Filling in the Cracks with Hardy Sedums

Sedums can fill unusual spaces in the garden, like this V-shaped gap in the garden.

Sedums can fill unusual spaces in the garden, like this V-shaped gap in the garden.

Perennial Sedums, the winter hardy version of succulents, are tough. Remember, if you like succulents, there are two kinds, the tender ones that can’t survive freezing temperatures—like echeveria, jade plants, burro’s tail—and these, commonly called Hens and Chicks or stonecrop, which are perfectly able to withstand Canadian winters. There is always a space where you can fit a few in your garden. And there are so many named varieties of hardy sedum to choose from. Colours range from green, blue-green, and pink all the way to deep purple. One of my favourite new varieties that does well in dry shade is bright yellow-green ‘Angelina’, which turns orange in the fall.

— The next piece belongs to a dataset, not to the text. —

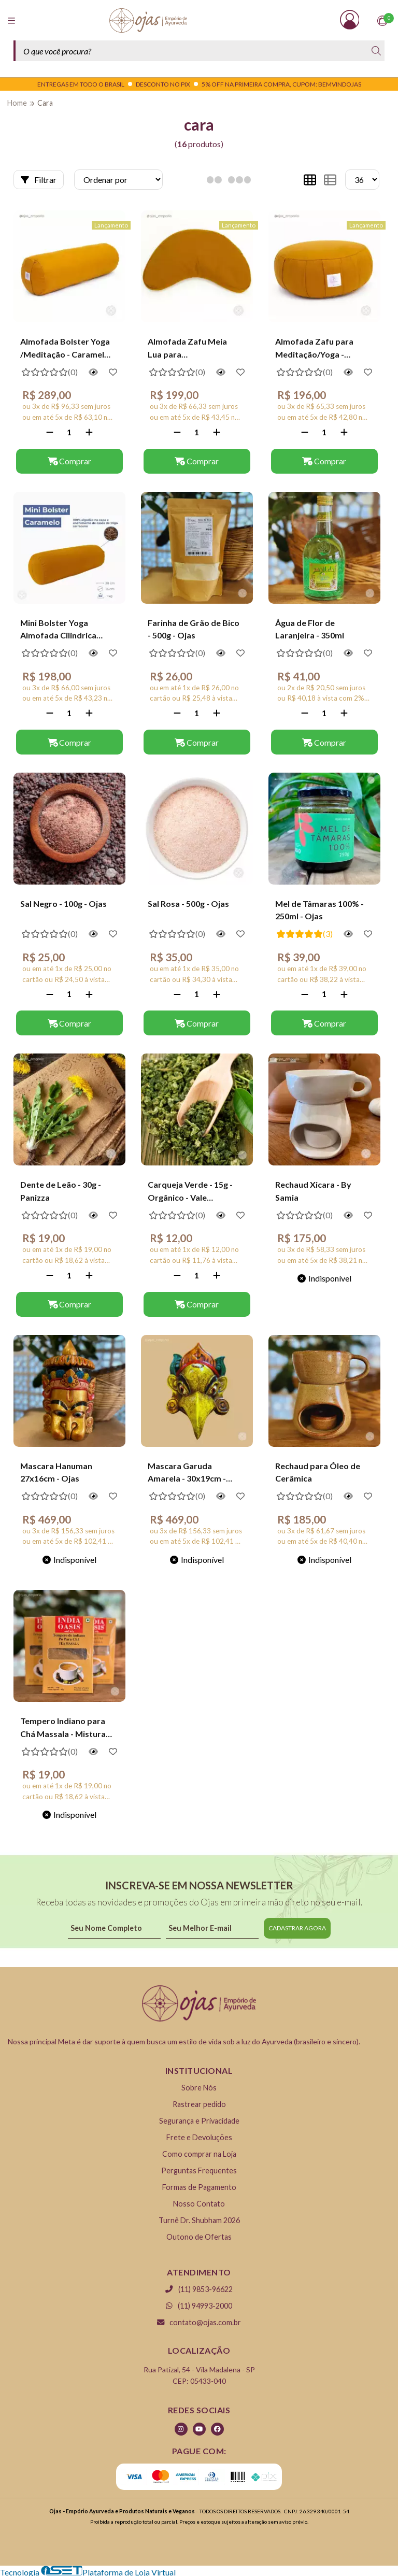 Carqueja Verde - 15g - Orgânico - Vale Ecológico (189, 1190)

‘Angelina’ sedum turning orange in September.


The sustainable approach to gardening is to make sure you have growing plants covering soil, rather than on relying on mulch. Avoid bare soil at any cost. Instead, use low ground covers for any garden bare spots. Sedums work especially well in garden crevices, as seen in the picture above. They are true ground huggers and help to stop erosion on slopes. This sedum patch above, is growing on a slope, where even mulch would be regularly washed away.

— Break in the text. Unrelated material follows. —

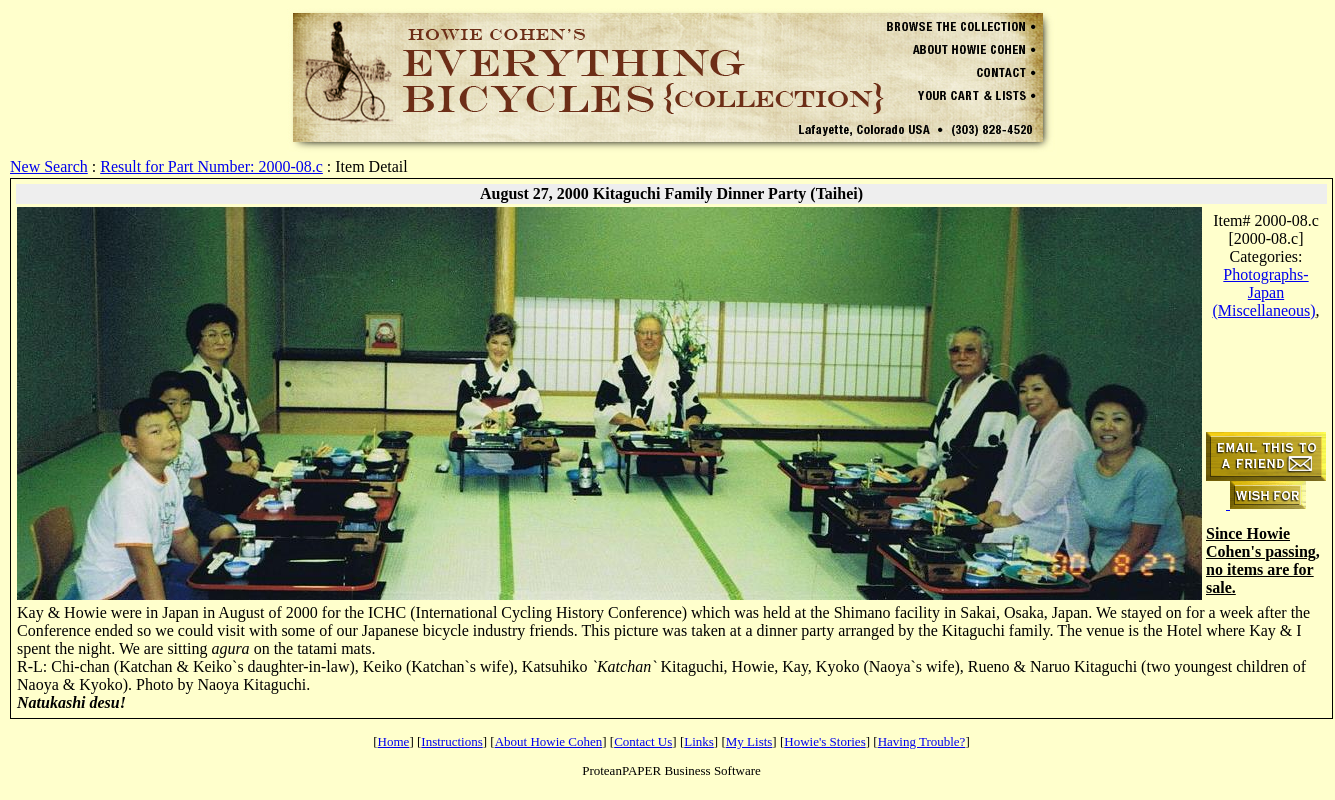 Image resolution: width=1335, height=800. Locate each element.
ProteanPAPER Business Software (671, 770)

Sedums flowers are like something from outer space.

Sedum flowers are like something from outer space.

Hens and Chicks are the ground hugging sedums, and are mostly grown for their rosettes of foliage. However when they do put up a rare flower, which appear in clusters at the end of a tough stalk, they are positively outer-space looking. I find them fascinating.  All sedums are a low-maintenance gardeners dream. The short ones you need do absolutely nothing with, apart from pulling out a rare weed that may infiltrate a rare gaps. The picture above shows a tiny one at left.

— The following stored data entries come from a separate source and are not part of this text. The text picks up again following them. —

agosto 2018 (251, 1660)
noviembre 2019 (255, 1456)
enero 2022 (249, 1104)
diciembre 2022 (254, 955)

The taller sedums, like ‘Autumn Joy’ and its many versions make neat mounds in the garden about a foot and a half high. The only maintenance a taller sedum requires is a haircut in early spring to cut off the dead stems and flowers. ‘Autumn Joy’ sedum begins to flower in August and September and continues till frost. These look best when you plant several together to make an impact. And the flowers are loved by bees and other pollinators. They are great paired with grasses and late summer flowering perennials like ‘Goldsturm’ rudbeckia.